### TO DO
The word "duminică" turns up on some lines of this data; say how many, and give no other text.

(Beginning of PROVIDED INFORMATION)

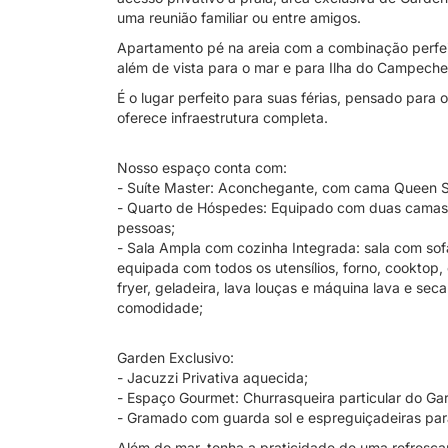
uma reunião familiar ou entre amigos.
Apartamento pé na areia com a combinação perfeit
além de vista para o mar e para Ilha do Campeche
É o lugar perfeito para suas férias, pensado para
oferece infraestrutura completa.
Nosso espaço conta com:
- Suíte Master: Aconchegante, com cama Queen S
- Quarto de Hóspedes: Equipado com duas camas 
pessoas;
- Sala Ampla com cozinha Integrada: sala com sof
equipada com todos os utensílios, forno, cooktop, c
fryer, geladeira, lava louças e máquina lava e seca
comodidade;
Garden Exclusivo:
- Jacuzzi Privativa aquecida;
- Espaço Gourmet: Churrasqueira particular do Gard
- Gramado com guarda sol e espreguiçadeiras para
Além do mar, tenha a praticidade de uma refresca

(End of PROVIDED INFORMATION)
(Beginning of PROVIDED INFORMATION)

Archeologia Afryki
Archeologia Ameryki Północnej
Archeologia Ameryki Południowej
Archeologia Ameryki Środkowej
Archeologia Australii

(End of PROVIDED INFORMATION)
(Beginning of PROVIDED INFORMATION)

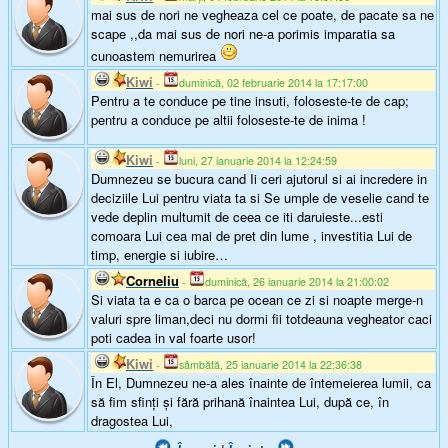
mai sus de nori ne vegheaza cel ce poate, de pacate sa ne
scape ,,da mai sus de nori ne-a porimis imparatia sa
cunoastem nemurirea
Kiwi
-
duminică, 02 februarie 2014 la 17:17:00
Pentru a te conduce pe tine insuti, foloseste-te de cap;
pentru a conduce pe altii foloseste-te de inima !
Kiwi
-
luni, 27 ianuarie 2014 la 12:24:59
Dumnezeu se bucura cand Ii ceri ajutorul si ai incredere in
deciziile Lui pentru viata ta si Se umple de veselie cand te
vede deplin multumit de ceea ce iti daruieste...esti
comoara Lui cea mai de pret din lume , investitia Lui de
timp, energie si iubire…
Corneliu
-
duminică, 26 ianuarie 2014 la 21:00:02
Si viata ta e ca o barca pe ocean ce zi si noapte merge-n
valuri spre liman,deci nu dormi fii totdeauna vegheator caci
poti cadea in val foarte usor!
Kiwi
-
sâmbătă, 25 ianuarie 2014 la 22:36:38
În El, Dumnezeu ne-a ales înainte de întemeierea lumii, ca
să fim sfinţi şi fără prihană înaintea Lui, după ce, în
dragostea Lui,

(End of PROVIDED INFORMATION)

### RESPONSE AREA
2